U.S. Supreme Court puts census citizenship question on hold

Texas Tribune News

"If judicial review is to be more than an empty ritual, it must demand something better than the explanation offered for the action taken in this case," wrote Supreme Court Chief Justice John Roberts.
“If judicial review is to be more than an empty ritual, it must demand something better than the explanation offered for the action taken in this case,” wrote Supreme Court Chief Justice John Roberts.
Shelby Knowles for The Texas Tribune

The Supreme Court on Thursday put on hold the Trump administration’s plan to add a citizenship question to the 2020 census form sent to every household, saying it had provided a “contrived” reason for wanting the information.

Chief Justice John Roberts wrote the splintered opinion. In a section agreed with by the court’s liberals, he said the Commerce Department must provide a clearer explanation.

Agencies must offer “genuine justifications for important decisions, reasons that can be scrutinized by courts and the interested public,” Roberts wrote. “Accepting contrived reasons would defeat the purpose of the enterprise. If judicial review is to be more than an empty ritual, it must demand something better than the explanation offered for the action taken in this case.”

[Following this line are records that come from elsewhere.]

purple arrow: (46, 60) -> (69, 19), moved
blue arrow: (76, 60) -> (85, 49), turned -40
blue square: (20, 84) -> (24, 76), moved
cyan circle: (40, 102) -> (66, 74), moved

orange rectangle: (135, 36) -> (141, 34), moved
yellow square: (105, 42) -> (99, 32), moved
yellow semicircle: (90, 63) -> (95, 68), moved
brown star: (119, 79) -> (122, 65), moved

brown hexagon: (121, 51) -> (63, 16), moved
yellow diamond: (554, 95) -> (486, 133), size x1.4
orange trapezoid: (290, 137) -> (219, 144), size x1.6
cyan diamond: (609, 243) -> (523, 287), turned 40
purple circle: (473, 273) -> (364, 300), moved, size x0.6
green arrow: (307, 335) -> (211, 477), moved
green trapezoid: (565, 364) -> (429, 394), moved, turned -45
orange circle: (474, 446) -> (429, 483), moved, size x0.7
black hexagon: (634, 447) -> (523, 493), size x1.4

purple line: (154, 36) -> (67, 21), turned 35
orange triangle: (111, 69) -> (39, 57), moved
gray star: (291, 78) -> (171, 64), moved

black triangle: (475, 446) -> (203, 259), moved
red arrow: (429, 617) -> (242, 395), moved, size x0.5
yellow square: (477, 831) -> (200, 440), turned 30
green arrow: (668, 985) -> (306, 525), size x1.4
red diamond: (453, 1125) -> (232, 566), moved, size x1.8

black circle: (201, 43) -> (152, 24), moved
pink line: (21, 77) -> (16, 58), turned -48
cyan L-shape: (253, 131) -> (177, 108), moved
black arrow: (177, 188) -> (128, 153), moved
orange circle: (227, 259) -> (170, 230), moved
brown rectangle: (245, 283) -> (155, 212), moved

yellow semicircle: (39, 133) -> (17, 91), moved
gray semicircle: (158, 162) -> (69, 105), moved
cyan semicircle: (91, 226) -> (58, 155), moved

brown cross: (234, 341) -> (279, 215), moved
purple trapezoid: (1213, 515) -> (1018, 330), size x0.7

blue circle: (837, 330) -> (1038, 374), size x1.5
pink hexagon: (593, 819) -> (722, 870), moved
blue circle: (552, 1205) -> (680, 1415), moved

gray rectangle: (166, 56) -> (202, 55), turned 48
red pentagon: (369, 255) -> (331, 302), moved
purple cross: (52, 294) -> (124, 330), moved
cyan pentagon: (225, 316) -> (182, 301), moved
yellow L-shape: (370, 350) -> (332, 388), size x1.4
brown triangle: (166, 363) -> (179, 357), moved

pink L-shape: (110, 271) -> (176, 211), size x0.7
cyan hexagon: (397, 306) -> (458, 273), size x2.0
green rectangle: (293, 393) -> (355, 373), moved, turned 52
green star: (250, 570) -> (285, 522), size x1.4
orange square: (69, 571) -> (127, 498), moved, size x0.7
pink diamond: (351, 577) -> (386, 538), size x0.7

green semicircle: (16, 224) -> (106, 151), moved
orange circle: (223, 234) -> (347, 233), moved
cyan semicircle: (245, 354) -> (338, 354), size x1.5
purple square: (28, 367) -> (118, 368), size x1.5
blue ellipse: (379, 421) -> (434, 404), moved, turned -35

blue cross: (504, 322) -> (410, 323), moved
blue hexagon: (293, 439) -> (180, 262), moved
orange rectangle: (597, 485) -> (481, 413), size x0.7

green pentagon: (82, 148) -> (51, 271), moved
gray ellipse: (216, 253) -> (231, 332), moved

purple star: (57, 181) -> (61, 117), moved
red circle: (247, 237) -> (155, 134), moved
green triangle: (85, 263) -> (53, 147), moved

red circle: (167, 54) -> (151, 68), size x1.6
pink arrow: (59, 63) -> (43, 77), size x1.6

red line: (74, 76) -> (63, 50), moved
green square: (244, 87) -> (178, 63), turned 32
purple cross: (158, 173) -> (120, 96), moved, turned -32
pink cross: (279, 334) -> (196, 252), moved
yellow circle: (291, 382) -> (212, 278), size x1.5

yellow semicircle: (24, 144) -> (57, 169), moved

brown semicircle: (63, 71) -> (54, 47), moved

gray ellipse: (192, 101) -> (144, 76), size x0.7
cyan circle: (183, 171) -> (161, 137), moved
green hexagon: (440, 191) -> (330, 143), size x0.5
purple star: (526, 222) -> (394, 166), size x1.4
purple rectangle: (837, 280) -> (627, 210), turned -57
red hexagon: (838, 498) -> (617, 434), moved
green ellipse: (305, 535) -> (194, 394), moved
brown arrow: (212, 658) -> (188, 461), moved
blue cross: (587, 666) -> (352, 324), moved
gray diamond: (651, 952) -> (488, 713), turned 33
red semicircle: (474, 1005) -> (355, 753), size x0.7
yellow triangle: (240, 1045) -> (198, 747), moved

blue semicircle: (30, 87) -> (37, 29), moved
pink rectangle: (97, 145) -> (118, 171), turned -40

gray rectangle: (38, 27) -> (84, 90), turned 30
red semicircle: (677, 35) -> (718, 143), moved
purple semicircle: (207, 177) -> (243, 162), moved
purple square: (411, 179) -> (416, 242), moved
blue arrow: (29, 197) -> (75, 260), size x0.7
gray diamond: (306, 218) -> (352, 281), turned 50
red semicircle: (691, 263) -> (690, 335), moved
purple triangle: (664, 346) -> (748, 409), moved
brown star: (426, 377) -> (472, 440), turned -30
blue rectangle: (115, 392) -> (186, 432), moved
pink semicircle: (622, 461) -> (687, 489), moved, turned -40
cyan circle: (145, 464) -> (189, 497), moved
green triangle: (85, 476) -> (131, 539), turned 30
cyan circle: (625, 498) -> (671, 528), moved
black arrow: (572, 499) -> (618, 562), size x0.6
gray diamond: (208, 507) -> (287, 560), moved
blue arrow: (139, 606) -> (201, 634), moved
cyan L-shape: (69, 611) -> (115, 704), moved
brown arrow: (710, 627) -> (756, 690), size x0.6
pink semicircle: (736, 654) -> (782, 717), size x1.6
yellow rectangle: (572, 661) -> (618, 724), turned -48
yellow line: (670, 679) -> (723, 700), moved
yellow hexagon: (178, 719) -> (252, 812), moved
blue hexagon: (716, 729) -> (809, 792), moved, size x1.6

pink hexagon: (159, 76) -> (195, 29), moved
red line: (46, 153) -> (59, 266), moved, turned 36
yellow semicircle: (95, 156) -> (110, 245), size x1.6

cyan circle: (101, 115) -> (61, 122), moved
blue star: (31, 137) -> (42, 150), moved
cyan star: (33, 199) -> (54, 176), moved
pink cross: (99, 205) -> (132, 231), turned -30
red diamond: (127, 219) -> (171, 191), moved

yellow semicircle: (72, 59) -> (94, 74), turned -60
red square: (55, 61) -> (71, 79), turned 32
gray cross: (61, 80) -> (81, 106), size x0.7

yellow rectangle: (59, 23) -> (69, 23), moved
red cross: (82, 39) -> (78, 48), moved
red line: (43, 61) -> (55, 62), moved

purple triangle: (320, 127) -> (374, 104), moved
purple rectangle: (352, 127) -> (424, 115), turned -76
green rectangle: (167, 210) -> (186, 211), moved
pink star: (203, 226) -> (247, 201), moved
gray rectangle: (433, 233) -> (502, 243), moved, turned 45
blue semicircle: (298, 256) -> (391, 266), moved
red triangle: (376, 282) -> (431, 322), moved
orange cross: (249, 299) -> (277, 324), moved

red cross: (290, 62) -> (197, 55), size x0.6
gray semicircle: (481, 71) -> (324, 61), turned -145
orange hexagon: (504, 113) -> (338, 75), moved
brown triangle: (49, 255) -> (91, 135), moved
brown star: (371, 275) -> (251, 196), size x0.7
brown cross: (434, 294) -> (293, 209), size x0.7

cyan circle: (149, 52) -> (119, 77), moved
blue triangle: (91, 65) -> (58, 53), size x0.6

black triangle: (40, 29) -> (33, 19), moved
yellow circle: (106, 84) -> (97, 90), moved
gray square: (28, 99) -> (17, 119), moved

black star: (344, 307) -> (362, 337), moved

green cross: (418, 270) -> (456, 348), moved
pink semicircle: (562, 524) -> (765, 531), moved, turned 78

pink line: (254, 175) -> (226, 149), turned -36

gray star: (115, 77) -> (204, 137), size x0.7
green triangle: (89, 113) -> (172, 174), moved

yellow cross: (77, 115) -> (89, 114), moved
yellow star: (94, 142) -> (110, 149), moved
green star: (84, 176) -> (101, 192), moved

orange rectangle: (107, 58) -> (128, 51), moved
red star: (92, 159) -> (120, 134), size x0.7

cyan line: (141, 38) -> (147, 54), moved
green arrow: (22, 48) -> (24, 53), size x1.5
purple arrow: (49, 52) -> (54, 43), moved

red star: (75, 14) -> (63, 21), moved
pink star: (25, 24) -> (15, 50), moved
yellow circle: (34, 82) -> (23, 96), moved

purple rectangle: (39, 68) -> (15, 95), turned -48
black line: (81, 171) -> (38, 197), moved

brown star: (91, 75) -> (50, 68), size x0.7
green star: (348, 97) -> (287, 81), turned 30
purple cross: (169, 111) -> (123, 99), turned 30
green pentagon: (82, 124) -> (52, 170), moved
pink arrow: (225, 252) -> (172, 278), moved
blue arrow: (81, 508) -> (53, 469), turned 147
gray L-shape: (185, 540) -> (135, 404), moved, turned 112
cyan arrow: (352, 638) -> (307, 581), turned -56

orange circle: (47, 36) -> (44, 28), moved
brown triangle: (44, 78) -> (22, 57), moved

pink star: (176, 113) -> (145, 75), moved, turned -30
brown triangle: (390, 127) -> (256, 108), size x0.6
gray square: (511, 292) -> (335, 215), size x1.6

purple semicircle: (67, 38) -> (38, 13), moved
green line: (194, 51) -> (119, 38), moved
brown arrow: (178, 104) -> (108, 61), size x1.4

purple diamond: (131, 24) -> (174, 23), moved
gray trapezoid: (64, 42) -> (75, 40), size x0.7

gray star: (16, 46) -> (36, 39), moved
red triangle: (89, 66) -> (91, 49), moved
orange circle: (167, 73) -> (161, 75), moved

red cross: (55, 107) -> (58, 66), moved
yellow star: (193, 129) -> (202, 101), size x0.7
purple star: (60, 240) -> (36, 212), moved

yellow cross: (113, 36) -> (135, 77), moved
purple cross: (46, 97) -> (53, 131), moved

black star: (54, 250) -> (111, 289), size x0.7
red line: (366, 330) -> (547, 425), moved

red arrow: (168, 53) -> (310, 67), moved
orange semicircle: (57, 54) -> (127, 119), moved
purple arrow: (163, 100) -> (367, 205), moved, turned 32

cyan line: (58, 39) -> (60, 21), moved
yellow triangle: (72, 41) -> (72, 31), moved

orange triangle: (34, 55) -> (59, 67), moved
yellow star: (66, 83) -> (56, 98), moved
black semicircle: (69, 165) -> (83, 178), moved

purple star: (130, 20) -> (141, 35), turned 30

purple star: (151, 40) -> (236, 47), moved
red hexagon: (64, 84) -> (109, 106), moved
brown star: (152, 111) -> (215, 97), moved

Roberts said a district judge was right to send the issue back to the Commerce Department for a better explanation.

A string of lower-court judges found that Commerce Secretary Wilbur Ross violated federal law and regulations in attempting to include the question on the census. They starkly rebutted his claim that the information was first requested by the Justice Department to enforce the Voting Rights Act, and they noted his consultations with hard-line immigration advocates in the White House beforehand.

What happens next was not immediately clear; the department had said it must know by the summer whether the question can be added.

The case was the most debated Trump administration initiative to reach the high court since last year’s 5-to-4 decision upholding the president’s ban on certain travelers from a group of mostly Muslim countries.

There was even more at stake here, and the debate was filled with partisan politics: An undercount estimated by census officials of more than 8 million people would most affect states and urban areas with large Hispanic and immigrant populations, places that tend to vote for Democrats.

The decennial count of the nation’s population determines the size of each state’s congressional delegation, the number of votes it receives in the electoral college and how the federal government allocates hundreds of billions of dollars.

Challengers included Democratic-led states and civil rights and immigrant rights organizations.

The lower court judges have said Ross violated administrative law and the enumeration clause of the Constitution by proposing to ask the citizenship question of each household. Those are the issues that were at stake at the Supreme Court.

But discoveries in the case since the court heard oral arguments in the spring raised new issues.

Judges in Maryland and New York said they would consider new allegations regarding the claim that Ross’ actions violated equal-protection guarantees and were part of a conspiracy to drive down the count of people of color.

The information came from the files of a deceased Republican political operative. Thomas Hofeller, who had been in touch with some census officials at the start of the Trump administration, wrote a memo that said adding the question might help Republicans and white voters in subsequent redistricting decisions based on the census data.

The case is Department of Commerce v. New York.